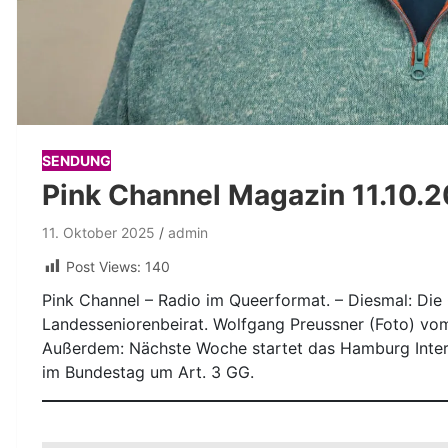
SENDUNG
Pink Channel Magazin 11.10.
11. Oktober 2025
admin
Post Views:
140
Pink Channel – Radio im Queerformat. – Diesmal: Die
Landesseniorenbeirat. Wolfgang Preussner (Foto) vo
Außerdem: Nächste Woche startet das Hamburg Intern
im Bundestag um Art. 3 GG.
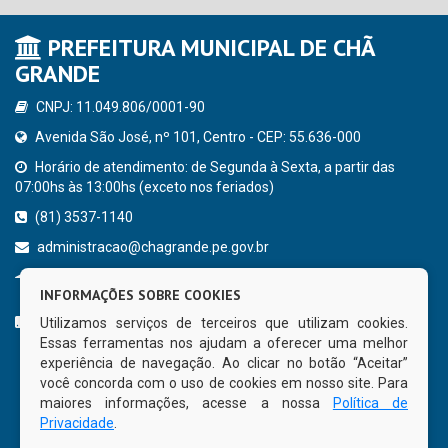
PREFEITURA MUNICIPAL DE CHÃ
GRANDE
CNPJ: 11.049.806/0001-90
Avenida São José, nº 101, Centro - CEP: 55.636-000
Horário de atendimento: de Segunda à Sexta, a partir das
07:00hs às 13:00hs (exceto nos feriados)
(81) 3537-1140
administracao@chagrande.pe.gov.br
Chã Grande - PE
INFORMAÇÕES SOBRE COOKIES
CURTA NOSSA FAN PAGE
Utilizamos serviços de terceiros que utilizam cookies.
Essas ferramentas nos ajudam a oferecer uma melhor
experiência de navegação. Ao clicar no botão “Aceitar”
você concorda com o uso de cookies em nosso site. Para
maiores informações, acesse a nossa
Política de
Privacidade
.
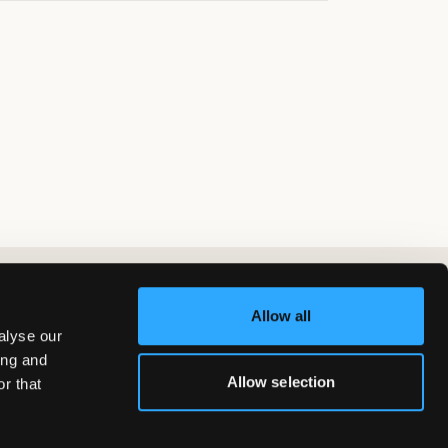
Allow all
alyse our
ing and
Allow selection
r that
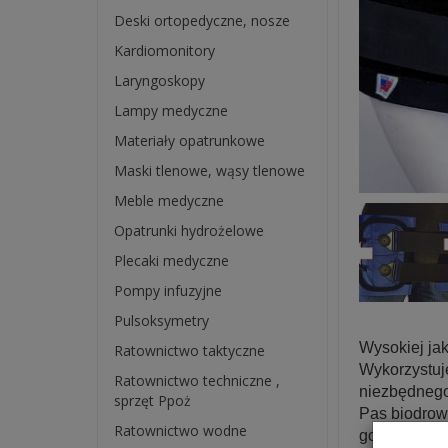
Deski ortopedyczne, nosze
Kardiomonitory
Laryngoskopy
Lampy medyczne
Materiały opatrunkowe
Maski tlenowe, wąsy tlenowe
Meble medyczne
Opatrunki hydrożelowe
Plecaki medyczne
Pompy infuzyjne
Pulsoksymetry
Wysokiej ja
Ratownictwo taktyczne
Wykorzystuj
Ratownictwo techniczne ,
niezbędnego
sprzęt Ppoż
Pas biodrow
Ratownictwo wodne
go łatwo prz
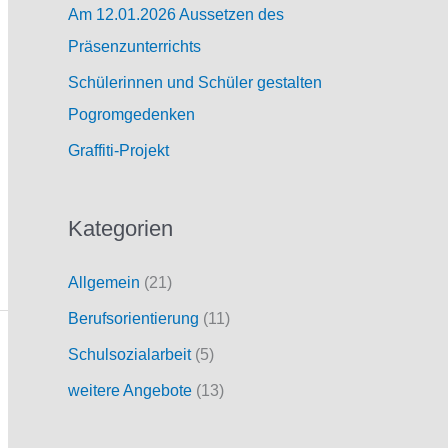
Am 12.01.2026 Aussetzen des
Präsenzunterrichts
Schülerinnen und Schüler gestalten
Pogromgedenken
Graffiti-Projekt
Kategorien
Allgemein
(21)
Berufsorientierung
(11)
Schulsozialarbeit
(5)
weitere Angebote
(13)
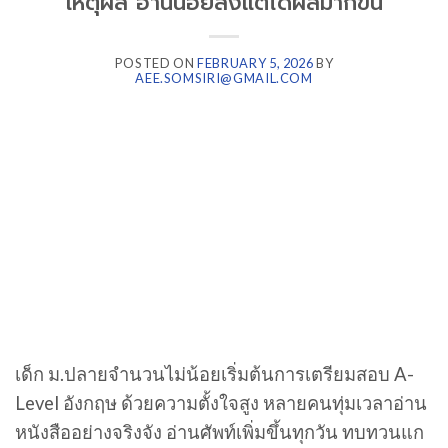
เหตุผล อ่านน้อยลงแต่ได้ผลมากขึ้น
POSTED ON
FEBRUARY 5, 2026
BY
AEE.SOMSIRI@GMAIL.COM
เด็ก ม.ปลายจำนวนไม่น้อยเริ่มต้นการเตรียมสอบ A-
Level อังกฤษ ด้วยความตั้งใจสูง หลายคนทุ่มเวลาอ่าน
หนังสืออย่างจริงจัง อ่านศัพท์เพิ่มขึ้นทุกวัน ทบทวนแก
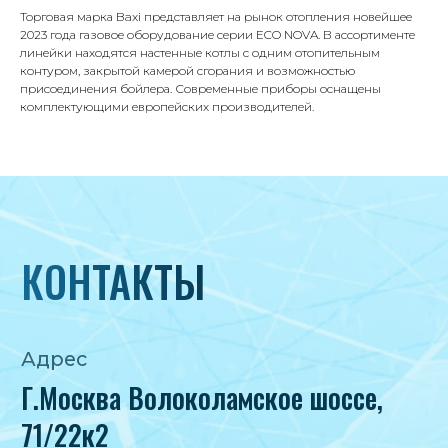
Телефон
Торговая марка Baxi представляет на рынок отопления новейшее
8 495 233-79-79
2023 года газовое оборудование серии ECO NOVA. В ассортименте
линейки находятся настенные котлы с одним отопительным
8 985 233-79-79
контуром, закрытой камерой сгорания и возможностью
присоединения бойлера. Современные приборы оснащены
комплектующими европейских производителей.
Почта
iceicemarket@yandex.ru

◆ WORK TO COMPLETE ◆
For this step, transcribe all the material above exactly and drop the images.

◆ EXERCISE RESPONSE ◆
SENDUNG
Pink Channel Magazin 11.10.
11. Oktober 2025
admin
Post Views:
140
Pink Channel – Radio im Queerformat. – Diesmal: Die
Landesseniorenbeirat. Wolfgang Preussner (Foto) vo
Außerdem: Nächste Woche startet das Hamburg Intern
im Bundestag um Art. 3 GG.
PREFEITURA MUNICIPAL DE CHÃ
GRANDE
CNPJ: 11.049.806/0001-90
Avenida São José, nº 101, Centro - CEP: 55.636-000
Horário de atendimento: de Segunda à Sexta, a partir das
07:00hs às 13:00hs (exceto nos feriados)
(81) 3537-1140
administracao@chagrande.pe.gov.br
Chã Grande - PE
INFORMAÇÕES SOBRE COOKIES
CURTA NOSSA FAN PAGE
Utilizamos serviços de terceiros que utilizam cookies.
Essas ferramentas nos ajudam a oferecer uma melhor
experiência de navegação. Ao clicar no botão “Aceitar”
você concorda com o uso de cookies em nosso site. Para
maiores informações, acesse a nossa
Política de
Privacidade
.
Allow all
alyse our
ing and
Allow selection
r that
Deski ortopedyczne, nosze
Kardiomonitory
Laryngoskopy
Lampy medyczne
Materiały opatrunkowe
Maski tlenowe, wąsy tlenowe
Meble medyczne
Opatrunki hydrożelowe
Plecaki medyczne
Pompy infuzyjne
Pulsoksymetry
Wysokiej ja
Ratownictwo taktyczne
Wykorzystuj
Ratownictwo techniczne ,
niezbędnego
sprzęt Ppoż
Pas biodrow
Ratownictwo wodne
go łatwo prz
Am 12.01.2026 Aussetzen des
Präsenzunterrichts
Schülerinnen und Schüler gestalten
Pogromgedenken
Graffiti-Projekt
Kategorien
Allgemein
(21)
Berufsorientierung
(11)
Schulsozialarbeit
(5)
weitere Angebote
(13)
เหตุผล อ่านน้อยลงแต่ได้ผลมากขึ้น
POSTED ON
FEBRUARY 5, 2026
BY
AEE.SOMSIRI@GMAIL.COM
เด็ก ม.ปลายจำนวนไม่น้อยเริ่มต้นการเตรียมสอบ A-
Level อังกฤษ ด้วยความตั้งใจสูง หลายคนทุ่มเวลาอ่าน
หนังสืออย่างจริงจัง อ่านศัพท์เพิ่มขึ้นทุกวัน ทบทวนแก
Телефон
Торговая марка Baxi представляет на рынок отопления новейшее
8 495 233-79-79
2023 года газовое оборудование серии ECO NOVA. В ассортименте
линейки находятся настенные котлы с одним отопительным
8 985 233-79-79
контуром, закрытой камерой сгорания и возможностью
присоединения бойлера. Современные приборы оснащены
комплектующими европейских производителей.
Почта
iceicemarket@yandex.ru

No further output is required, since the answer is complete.